Label every pixel with which object it belongs to. Semantic segmentation groups by class (“all pixels that are ‘road'”); instance segmentation separates individual object instances (“pixel is part of car 1, not car 2”). Medical imaging, video editing, and autonomous perception rely on segmentation. Meta’s Segment Anything Model (SAM), released in 2023, pushed generic segmentation forward dramatically.

Image generation

Given a prompt or condition, create an image. Modern diffusion models like Stable Diffusion, DALL-E, and Midjourney are computer-vision systems in reverse — they start from noise and iteratively refine toward an image. See our diffusion-models explainer for details.

Video understanding

Extending vision to video adds the time dimension. Tasks include action recognition (what is the person doing?), tracking (follow a specific object across frames), and video generation. Video is data-expensive to train on, but models like Sora, Runway Gen-3, and others have made rapid progress.

Where you see computer vision

Computer vision is embedded in products most people use without thinking. Face unlock on your phone is vision. Barcode scanning is vision. Auto-correct on a document photo, auto-framing in video calls, the lane-keep assist in a modern car, the quality-control inspection on a factory line, the radiology report assistant at a hospital, the license-plate reader on a toll road — all vision. For more on industry adoption, see our ai industry coverage.

Known limits and open problems

Modern vision systems are accurate on in-distribution data but fragile under distribution shift. A pedestrian-detection model trained on sunny California footage may fail at night in rain. Adversarial examples — images modified in ways invisible to humans — can fool high-accuracy models. Bias in training data leads to biased performance across demographics. And “understanding” a scene at a human level — reading context, intent, subtle social cues — remains well beyond current vision systems.

Frequently asked questions

Is computer vision the same as image recognition?
Image recognition is one subtask of computer vision — specifically, classifying what is in an image. Computer vision is the broader field, covering detection, segmentation, tracking, generation, 3D reconstruction, optical character recognition, and more. When news articles say “AI can now recognize images better than humans”, they usually mean one specific benchmark like ImageNet, which is a narrow classification task. Human visual understanding is still far richer than any current vision model.

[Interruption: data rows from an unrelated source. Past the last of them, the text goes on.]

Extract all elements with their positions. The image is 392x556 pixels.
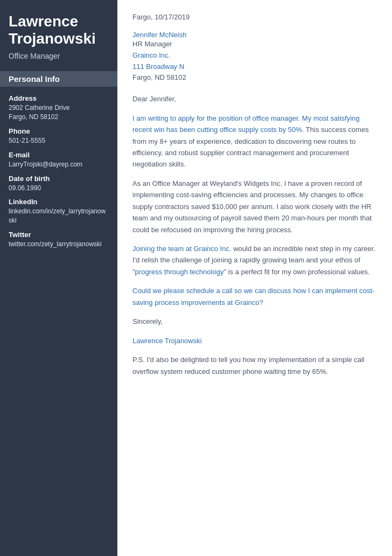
paragraph-2: As an Office Manager at Weyland's Widget… (132, 178, 377, 235)
signature: Lawrence Trojanowski (132, 335, 377, 346)
closing: Sincerely, (132, 316, 377, 327)
recipient-address: 111 Broadway N (132, 61, 377, 73)
personal-info-header: Personal Info (0, 71, 117, 87)
letter-body: Dear Jennifer, I am writing to apply for… (132, 93, 377, 377)
linkedin-label: LinkedIn (9, 198, 109, 206)
sidebar: Lawrence Trojanowski Office Manager Pers… (0, 0, 117, 556)
twitter-label: Twitter (9, 231, 109, 239)
address-label: Address (9, 94, 109, 102)
phone-label: Phone (9, 127, 109, 135)
dob-label: Date of birth (9, 175, 109, 183)
paragraph-1: I am writing to apply for the position o… (132, 113, 377, 170)
date-location: Fargo, 10/17/2019 (132, 13, 377, 21)
linkedin-value: linkedin.com/in/zety_larrytrojanowski (9, 207, 109, 225)
email-value: LarryTrojski@dayrep.com (9, 160, 109, 169)
paragraph-4: Could we please schedule a call so we ca… (132, 285, 377, 308)
recipient-title: HR Manager (132, 39, 377, 50)
phone-value: 501-21-5555 (9, 136, 109, 145)
salutation: Dear Jennifer, (132, 93, 377, 105)
address-value: 2902 Catherine Drive Fargo, ND 58102 (9, 103, 109, 122)
dob-value: 09.06.1990 (9, 184, 109, 193)
main-content: Fargo, 10/17/2019 Jennifer McNeish HR Ma… (117, 0, 392, 556)
candidate-title: Office Manager (9, 52, 109, 60)
candidate-name: Lawrence Trojanowski (9, 13, 109, 47)
recipient-block: Jennifer McNeish HR Manager Grainco Inc.… (132, 31, 377, 84)
paragraph-3: Joining the team at Grainco Inc. would b… (132, 243, 377, 277)
email-label: E-mail (9, 151, 109, 159)
recipient-company: Grainco Inc. (132, 50, 377, 61)
recipient-city: Fargo, ND 58102 (132, 72, 377, 84)
twitter-value: twitter.com/zety_larrytrojanowski (9, 240, 109, 249)
recipient-name: Jennifer McNeish (132, 31, 377, 39)
ps-block: P.S. I'd also be delighted to tell you h… (132, 354, 377, 377)
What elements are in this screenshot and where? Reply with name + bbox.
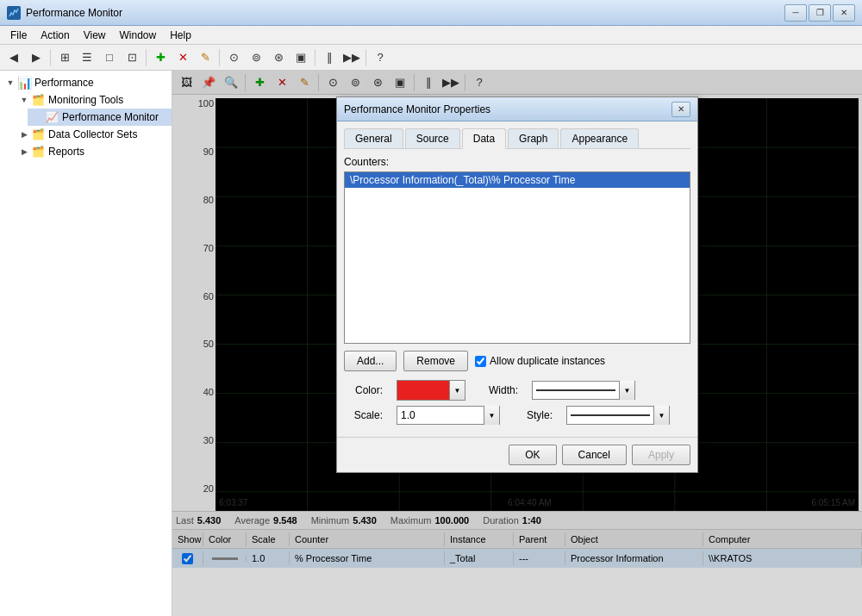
toolbar-settings[interactable]: ⊛ (268, 47, 289, 68)
scale-label: Scale: (344, 409, 383, 421)
width-line-preview (533, 389, 619, 391)
sidebar-perfmon-label: Performance Monitor (62, 111, 159, 123)
menu-file[interactable]: File (3, 28, 34, 43)
restore-button[interactable]: ❐ (809, 4, 831, 22)
allow-duplicate-checkbox[interactable] (475, 356, 486, 367)
main-layout: ▼ 📊 Performance ▼ 🗂️ Monitoring Tools ▶ … (0, 71, 862, 616)
style-label: Style: (514, 409, 553, 421)
scale-value: 1.0 (397, 409, 484, 421)
monitoring-icon: 🗂️ (31, 93, 45, 107)
app-title: Performance Monitor (26, 7, 784, 19)
toolbar-zoom[interactable]: ▣ (290, 47, 311, 68)
expand-reports[interactable]: ▶ (17, 145, 31, 159)
properties-dialog: Performance Monitor Properties ✕ General… (336, 96, 698, 473)
menu-window[interactable]: Window (113, 28, 164, 43)
dialog-close-button[interactable]: ✕ (671, 102, 690, 117)
sidebar-item-monitoring[interactable]: ▼ 🗂️ Monitoring Tools (14, 91, 172, 109)
toolbar-delete[interactable]: ✕ (172, 47, 193, 68)
scale-select[interactable]: 1.0 ▼ (397, 406, 500, 425)
allow-duplicate-label: Allow duplicate instances (490, 355, 605, 367)
title-bar: Performance Monitor ─ ❐ ✕ (0, 0, 862, 26)
sidebar-reports-label: Reports (48, 146, 84, 158)
toolbar-sep-1 (50, 49, 51, 66)
counter-entry-0[interactable]: \Processor Information(_Total)\% Process… (345, 172, 690, 188)
toolbar-properties[interactable]: ☰ (77, 47, 97, 68)
style-select[interactable]: ▼ (566, 406, 670, 425)
counters-listbox[interactable]: \Processor Information(_Total)\% Process… (344, 171, 690, 344)
perfmon-icon: 📈 (45, 110, 59, 124)
color-width-row: Color: ▼ Width: ▼ (344, 380, 690, 401)
toolbar-add[interactable]: ✚ (150, 47, 171, 68)
dialog-footer: OK Cancel Apply (337, 437, 697, 472)
toolbar-edit[interactable]: ✎ (195, 47, 216, 68)
ok-button[interactable]: OK (509, 445, 556, 465)
width-select[interactable]: ▼ (532, 381, 635, 400)
toolbar-play[interactable]: ▶▶ (341, 47, 362, 68)
dialog-title: Performance Monitor Properties (344, 103, 671, 115)
dialog-titlebar: Performance Monitor Properties ✕ (337, 97, 697, 121)
toolbar-sep-4 (315, 49, 315, 66)
expand-performance[interactable]: ▼ (3, 76, 17, 90)
dialog-tab-bar: General Source Data Graph Appearance (344, 128, 690, 149)
toolbar-back[interactable]: ◀ (3, 47, 24, 68)
expand-monitoring[interactable]: ▼ (17, 93, 31, 107)
color-label: Color: (344, 384, 383, 396)
sidebar-item-datacollector[interactable]: ▶ 🗂️ Data Collector Sets (14, 126, 172, 143)
datacollector-icon: 🗂️ (31, 128, 45, 141)
toolbar-paste[interactable]: ⊚ (246, 47, 266, 68)
cancel-button[interactable]: Cancel (562, 445, 627, 465)
tab-general[interactable]: General (344, 128, 403, 148)
menu-action[interactable]: Action (34, 28, 76, 43)
width-label: Width: (479, 384, 518, 396)
sidebar-monitoring-label: Monitoring Tools (48, 94, 123, 106)
add-button[interactable]: Add... (344, 351, 397, 371)
apply-button[interactable]: Apply (632, 445, 690, 465)
color-picker[interactable]: ▼ (397, 380, 465, 401)
toolbar-help[interactable]: ? (370, 47, 390, 68)
style-line-preview (567, 414, 653, 416)
color-swatch (397, 381, 449, 400)
toolbar-sep-5 (365, 49, 366, 66)
dialog-actions: Add... Remove Allow duplicate instances (344, 351, 690, 371)
style-select-arrow: ▼ (653, 406, 669, 425)
reports-icon: 🗂️ (31, 145, 45, 159)
tab-graph[interactable]: Graph (508, 128, 559, 148)
toolbar-show-hide[interactable]: ⊞ (54, 47, 75, 68)
allow-duplicate-container: Allow duplicate instances (475, 355, 605, 367)
scale-select-arrow: ▼ (484, 406, 499, 425)
toolbar-view2[interactable]: ⊡ (122, 47, 142, 68)
sidebar-datacollector-label: Data Collector Sets (48, 128, 137, 140)
sidebar-item-reports[interactable]: ▶ 🗂️ Reports (14, 143, 172, 160)
color-dropdown-arrow[interactable]: ▼ (449, 381, 465, 400)
sidebar-performance-label: Performance (34, 77, 94, 89)
menu-bar: File Action View Window Help (0, 26, 862, 45)
counters-section-label: Counters: (344, 156, 690, 168)
toolbar-sep-2 (146, 49, 147, 66)
scale-style-row: Scale: 1.0 ▼ Style: ▼ (344, 406, 690, 425)
modal-overlay: Performance Monitor Properties ✕ General… (172, 71, 862, 616)
toolbar-pause[interactable]: ‖ (319, 47, 340, 68)
main-toolbar: ◀ ▶ ⊞ ☰ □ ⊡ ✚ ✕ ✎ ⊙ ⊚ ⊛ ▣ ‖ ▶▶ ? (0, 45, 862, 71)
tab-source[interactable]: Source (405, 128, 460, 148)
app-icon (7, 6, 21, 20)
toolbar-forward[interactable]: ▶ (26, 47, 47, 68)
performance-icon: 📊 (17, 76, 31, 90)
width-select-arrow: ▼ (619, 381, 634, 400)
toolbar-view1[interactable]: □ (99, 47, 120, 68)
dialog-content: General Source Data Graph Appearance Cou… (337, 121, 697, 437)
content-area: 🖼 📌 🔍 ✚ ✕ ✎ ⊙ ⊚ ⊛ ▣ ‖ ▶▶ ? 100 90 80 70 … (172, 71, 862, 616)
sidebar-item-performance[interactable]: ▼ 📊 Performance (0, 74, 172, 91)
tab-data[interactable]: Data (462, 128, 506, 149)
expand-datacollector[interactable]: ▶ (17, 128, 31, 141)
minimize-button[interactable]: ─ (784, 4, 807, 22)
toolbar-copy[interactable]: ⊙ (223, 47, 244, 68)
remove-button[interactable]: Remove (403, 351, 468, 371)
window-controls: ─ ❐ ✕ (784, 4, 855, 22)
toolbar-sep-3 (219, 49, 220, 66)
sidebar-item-perfmon[interactable]: ▶ 📈 Performance Monitor (28, 109, 172, 126)
menu-view[interactable]: View (77, 28, 113, 43)
sidebar: ▼ 📊 Performance ▼ 🗂️ Monitoring Tools ▶ … (0, 71, 172, 616)
close-button[interactable]: ✕ (833, 4, 855, 22)
tab-appearance[interactable]: Appearance (560, 128, 639, 148)
menu-help[interactable]: Help (163, 28, 198, 43)
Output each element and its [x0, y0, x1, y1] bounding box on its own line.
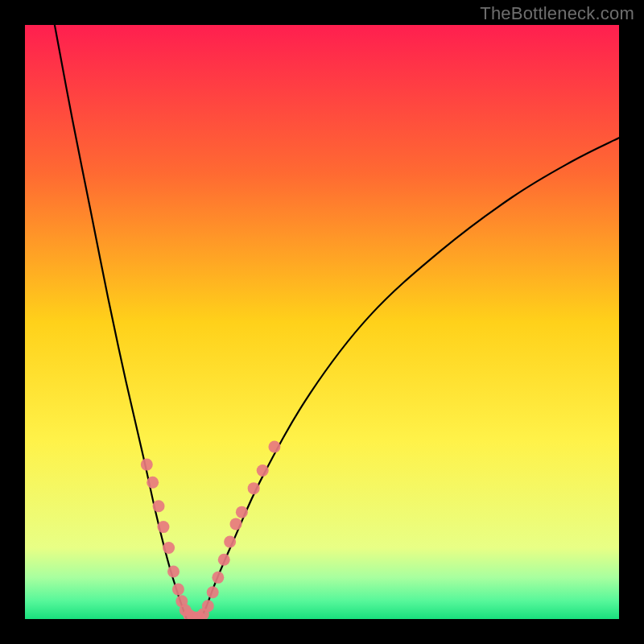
marker-point	[157, 521, 169, 533]
marker-point	[236, 506, 248, 518]
marker-point	[207, 586, 219, 598]
marker-point	[172, 584, 184, 596]
chart-svg	[25, 25, 619, 619]
marker-point	[141, 459, 153, 471]
marker-point	[202, 600, 214, 612]
marker-point	[167, 565, 180, 577]
marker-point	[163, 542, 175, 554]
chart-frame: TheBottleneck.com	[0, 0, 644, 644]
watermark-label: TheBottleneck.com	[480, 3, 634, 24]
marker-point	[212, 572, 224, 584]
marker-point	[257, 464, 269, 477]
marker-point	[224, 536, 236, 548]
marker-point	[147, 477, 159, 489]
marker-point	[229, 518, 242, 530]
marker-point	[218, 554, 230, 566]
gradient-background	[25, 25, 619, 619]
marker-point	[248, 482, 260, 494]
plot-area	[25, 25, 619, 619]
marker-point	[153, 500, 165, 512]
marker-point	[268, 440, 280, 452]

Can computer vision see what I’m pointing at?
A growing category of models combines vision with language to answer questions about images — “what is this object?”, “what is the cat doing?”, “read the label in this photo”. These are called vision-language models (VLMs) or multimodal models. GPT-4V, Claude 3’s vision, Gemini, and open-source alternatives like LLaVA can answer natural-language questions about what a camera captures. Quality is high but not perfect — they can miss subtle details and occasionally hallucinate objects that are not there.

How much data does a computer-vision model need to train?
It depends on the task. A supervised classifier from scratch typically wants tens of thousands of labelled images per class to reach good accuracy. But a common workflow today is to start from a model pre-trained on a massive dataset (ImageNet, LAION, proprietary sets with billions of images) and fine-tune on a small task-specific dataset — sometimes just a few hundred images. This transfer-learning approach is how most practical vision deployments get built.